Thomas Webster, D.Sc.; Marc Weisskopf, Ph.D., Sc.D.
Boston University, Harvard School of Public Health
P42ES007381, R01ES028800, R01ES027813, R01ES024165, P30ES000002
NIEHS grantees found that certain approaches for analyzing mixtures of chemicals can, in some cases, amplify bias from unknown variables. This may be a concern when developing statistical approaches to identify the critical exposures from among the many that may contribute to health effects. Identifying these effects is a key goal of epidemiological analysis of complex chemical mixtures, which represent the multitude of chemicals that people are exposed to in everyday life.
The authors used directed acyclic graphs, a method used in epidemiology to display assumptions about causal relationships between variables in a specific context. When they assessed links between exposures and human health, certain exposures were often highly correlated. Unknown or unmeasured variables might also affect the estimates of health effects from mixtures. The study showed how including correlated exposures in a typical regression model could increase the effect, or bias, of unknown or unmeasured variables.

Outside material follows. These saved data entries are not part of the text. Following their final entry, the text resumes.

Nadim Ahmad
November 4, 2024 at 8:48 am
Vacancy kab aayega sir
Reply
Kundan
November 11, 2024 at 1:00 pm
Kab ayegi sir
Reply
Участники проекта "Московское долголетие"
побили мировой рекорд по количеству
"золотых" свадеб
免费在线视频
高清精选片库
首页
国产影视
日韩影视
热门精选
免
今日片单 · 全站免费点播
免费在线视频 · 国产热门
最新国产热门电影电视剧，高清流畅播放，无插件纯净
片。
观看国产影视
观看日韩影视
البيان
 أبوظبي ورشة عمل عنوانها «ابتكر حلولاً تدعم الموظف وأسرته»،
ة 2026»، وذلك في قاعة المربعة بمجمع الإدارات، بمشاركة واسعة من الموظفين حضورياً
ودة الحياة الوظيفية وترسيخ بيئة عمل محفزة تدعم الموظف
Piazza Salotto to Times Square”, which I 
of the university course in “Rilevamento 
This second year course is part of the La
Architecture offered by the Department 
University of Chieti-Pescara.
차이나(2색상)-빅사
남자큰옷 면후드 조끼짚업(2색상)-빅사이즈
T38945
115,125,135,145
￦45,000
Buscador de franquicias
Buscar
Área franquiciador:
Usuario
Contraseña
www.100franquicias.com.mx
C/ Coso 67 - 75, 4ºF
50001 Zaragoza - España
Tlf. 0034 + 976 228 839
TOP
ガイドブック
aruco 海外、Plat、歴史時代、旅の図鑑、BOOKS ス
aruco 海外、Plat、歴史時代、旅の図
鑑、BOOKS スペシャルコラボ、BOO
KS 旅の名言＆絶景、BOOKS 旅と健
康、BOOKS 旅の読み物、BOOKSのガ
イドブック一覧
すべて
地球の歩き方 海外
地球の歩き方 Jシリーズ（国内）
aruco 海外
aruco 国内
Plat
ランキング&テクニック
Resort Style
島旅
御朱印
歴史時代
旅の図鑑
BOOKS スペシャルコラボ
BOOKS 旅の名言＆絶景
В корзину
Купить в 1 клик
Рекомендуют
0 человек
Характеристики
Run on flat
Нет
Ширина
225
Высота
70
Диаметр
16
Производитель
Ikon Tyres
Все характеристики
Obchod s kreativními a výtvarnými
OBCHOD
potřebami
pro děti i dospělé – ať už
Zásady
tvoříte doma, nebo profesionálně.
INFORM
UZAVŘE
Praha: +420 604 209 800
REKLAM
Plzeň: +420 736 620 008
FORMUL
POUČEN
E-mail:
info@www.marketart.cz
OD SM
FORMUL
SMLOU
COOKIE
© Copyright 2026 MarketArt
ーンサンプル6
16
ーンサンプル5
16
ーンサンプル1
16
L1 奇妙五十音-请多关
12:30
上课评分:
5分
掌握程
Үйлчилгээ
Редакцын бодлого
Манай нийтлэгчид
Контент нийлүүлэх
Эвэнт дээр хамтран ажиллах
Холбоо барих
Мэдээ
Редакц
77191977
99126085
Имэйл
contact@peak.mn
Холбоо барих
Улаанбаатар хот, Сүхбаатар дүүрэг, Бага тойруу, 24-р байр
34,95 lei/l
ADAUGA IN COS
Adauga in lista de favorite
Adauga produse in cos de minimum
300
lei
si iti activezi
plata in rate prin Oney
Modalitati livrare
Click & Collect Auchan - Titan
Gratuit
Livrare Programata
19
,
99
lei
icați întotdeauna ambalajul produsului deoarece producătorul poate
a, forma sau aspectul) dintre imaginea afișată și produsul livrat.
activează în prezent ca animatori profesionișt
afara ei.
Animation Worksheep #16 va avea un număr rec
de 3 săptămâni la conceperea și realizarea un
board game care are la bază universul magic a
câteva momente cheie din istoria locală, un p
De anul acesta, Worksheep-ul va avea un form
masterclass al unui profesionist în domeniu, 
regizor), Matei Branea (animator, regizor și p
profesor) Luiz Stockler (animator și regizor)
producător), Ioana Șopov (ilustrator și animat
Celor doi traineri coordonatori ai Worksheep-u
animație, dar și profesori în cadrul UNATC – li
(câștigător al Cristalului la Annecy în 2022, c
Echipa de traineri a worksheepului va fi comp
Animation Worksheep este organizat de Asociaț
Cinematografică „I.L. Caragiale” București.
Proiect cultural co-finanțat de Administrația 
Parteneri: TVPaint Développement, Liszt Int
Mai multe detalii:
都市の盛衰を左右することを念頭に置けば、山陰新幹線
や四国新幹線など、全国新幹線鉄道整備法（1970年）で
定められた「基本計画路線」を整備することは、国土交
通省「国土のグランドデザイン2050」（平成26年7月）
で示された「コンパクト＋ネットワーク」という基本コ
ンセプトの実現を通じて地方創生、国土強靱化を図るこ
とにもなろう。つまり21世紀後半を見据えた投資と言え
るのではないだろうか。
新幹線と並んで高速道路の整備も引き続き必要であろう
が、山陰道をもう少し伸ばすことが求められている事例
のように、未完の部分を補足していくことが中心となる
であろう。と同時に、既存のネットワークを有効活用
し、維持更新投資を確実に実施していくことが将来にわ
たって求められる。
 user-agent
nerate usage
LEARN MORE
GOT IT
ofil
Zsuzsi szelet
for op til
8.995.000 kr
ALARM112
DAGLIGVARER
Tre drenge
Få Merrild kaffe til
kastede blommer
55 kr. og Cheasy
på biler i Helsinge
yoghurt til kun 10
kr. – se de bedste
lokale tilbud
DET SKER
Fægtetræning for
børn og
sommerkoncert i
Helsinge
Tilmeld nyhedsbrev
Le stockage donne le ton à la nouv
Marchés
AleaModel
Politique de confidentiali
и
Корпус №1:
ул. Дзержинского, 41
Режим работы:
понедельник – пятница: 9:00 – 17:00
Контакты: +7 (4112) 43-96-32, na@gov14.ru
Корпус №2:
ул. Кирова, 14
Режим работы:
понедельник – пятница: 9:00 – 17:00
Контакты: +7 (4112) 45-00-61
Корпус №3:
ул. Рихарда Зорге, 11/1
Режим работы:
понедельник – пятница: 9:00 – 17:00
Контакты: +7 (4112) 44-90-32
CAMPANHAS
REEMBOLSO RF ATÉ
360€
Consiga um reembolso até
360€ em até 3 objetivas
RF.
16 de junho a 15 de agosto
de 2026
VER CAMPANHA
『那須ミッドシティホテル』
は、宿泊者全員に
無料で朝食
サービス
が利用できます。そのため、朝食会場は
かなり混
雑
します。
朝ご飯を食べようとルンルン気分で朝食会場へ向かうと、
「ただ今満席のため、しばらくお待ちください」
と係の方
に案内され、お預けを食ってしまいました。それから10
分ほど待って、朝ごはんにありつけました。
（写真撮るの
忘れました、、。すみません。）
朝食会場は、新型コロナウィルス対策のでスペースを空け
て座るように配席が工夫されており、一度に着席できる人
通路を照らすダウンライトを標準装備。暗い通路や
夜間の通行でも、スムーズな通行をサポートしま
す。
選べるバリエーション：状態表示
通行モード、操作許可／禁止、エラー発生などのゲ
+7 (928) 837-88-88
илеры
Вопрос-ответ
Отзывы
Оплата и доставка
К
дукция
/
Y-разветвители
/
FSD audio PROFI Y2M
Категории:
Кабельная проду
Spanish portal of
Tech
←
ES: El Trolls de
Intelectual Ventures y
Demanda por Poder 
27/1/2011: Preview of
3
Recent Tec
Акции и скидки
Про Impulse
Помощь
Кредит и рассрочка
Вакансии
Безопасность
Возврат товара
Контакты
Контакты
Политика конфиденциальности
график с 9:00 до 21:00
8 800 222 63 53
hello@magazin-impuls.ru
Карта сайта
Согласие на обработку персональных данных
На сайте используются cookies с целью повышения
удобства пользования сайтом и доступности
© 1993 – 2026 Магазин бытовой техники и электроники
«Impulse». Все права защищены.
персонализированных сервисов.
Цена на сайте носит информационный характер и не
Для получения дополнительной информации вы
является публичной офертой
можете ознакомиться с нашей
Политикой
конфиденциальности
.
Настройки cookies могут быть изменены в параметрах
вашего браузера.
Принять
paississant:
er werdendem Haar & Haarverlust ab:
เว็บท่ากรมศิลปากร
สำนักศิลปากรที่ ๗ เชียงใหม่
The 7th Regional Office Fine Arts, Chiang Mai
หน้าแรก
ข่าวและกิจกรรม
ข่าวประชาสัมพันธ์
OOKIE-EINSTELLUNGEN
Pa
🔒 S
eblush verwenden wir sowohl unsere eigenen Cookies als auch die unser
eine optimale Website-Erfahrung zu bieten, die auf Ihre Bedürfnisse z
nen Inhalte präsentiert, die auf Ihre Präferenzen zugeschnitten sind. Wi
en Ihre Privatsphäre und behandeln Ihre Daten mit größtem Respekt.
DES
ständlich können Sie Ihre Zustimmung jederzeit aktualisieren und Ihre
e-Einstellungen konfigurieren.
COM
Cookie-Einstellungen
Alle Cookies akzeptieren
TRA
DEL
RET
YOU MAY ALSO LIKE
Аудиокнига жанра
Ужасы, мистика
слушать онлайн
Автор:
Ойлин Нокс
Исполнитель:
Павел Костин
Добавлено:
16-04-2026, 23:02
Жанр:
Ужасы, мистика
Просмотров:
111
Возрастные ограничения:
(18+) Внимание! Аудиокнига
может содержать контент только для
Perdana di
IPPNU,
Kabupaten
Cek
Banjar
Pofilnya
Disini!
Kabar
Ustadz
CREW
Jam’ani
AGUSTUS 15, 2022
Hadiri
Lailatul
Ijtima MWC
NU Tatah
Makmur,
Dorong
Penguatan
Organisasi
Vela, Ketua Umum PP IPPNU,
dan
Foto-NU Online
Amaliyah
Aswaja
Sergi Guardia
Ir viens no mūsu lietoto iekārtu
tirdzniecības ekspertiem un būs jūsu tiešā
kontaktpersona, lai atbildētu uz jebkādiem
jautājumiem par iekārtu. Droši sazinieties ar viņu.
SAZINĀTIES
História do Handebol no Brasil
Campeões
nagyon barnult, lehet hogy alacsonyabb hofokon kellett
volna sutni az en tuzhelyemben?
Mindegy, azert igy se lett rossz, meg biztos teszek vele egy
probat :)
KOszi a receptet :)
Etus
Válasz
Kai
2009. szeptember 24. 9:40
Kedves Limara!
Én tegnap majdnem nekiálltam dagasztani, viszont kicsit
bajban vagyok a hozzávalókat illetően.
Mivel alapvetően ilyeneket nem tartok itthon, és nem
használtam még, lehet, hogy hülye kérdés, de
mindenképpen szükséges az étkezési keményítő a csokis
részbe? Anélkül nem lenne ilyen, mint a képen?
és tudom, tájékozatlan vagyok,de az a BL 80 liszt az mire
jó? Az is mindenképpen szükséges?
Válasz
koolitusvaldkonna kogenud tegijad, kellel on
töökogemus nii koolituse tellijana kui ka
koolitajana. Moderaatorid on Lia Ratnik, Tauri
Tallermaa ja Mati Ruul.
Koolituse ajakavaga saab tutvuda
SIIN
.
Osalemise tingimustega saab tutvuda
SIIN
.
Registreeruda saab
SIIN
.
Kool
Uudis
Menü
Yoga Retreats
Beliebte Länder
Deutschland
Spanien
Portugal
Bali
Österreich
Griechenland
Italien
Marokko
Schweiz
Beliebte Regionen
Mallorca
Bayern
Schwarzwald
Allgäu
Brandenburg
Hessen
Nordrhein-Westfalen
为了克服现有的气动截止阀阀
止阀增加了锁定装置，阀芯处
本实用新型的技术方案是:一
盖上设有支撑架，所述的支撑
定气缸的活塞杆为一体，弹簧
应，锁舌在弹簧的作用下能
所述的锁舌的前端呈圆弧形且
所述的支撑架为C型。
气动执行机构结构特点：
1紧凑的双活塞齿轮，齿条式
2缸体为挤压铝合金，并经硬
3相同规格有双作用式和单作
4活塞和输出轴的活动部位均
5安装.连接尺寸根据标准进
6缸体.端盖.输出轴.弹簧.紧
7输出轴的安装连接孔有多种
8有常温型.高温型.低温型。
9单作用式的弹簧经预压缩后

According to the authors, researchers must consider steps to minimize possible co-exposure amplification bias when designing and analyzing epidemiological studies of mixtures. They added that these studies would greatly benefit from interdisciplinary research. Options to remedy this issue include identification and control of the unknown variables, or other analytical approaches. The authors also discussed the importance of exposure assessment studies to understand the strength and basis for correlations between exposures, as well as physiological and toxicological information to improve interpretation of results. This may be particularly important when examining biological markers of exposure.
Citation: Weisskopf MG, Seals RM, Webster TF. 2018. Bias amplification in epidemiologic analysis of exposure to mixtures. Environ Health Perspect 126(4):047003.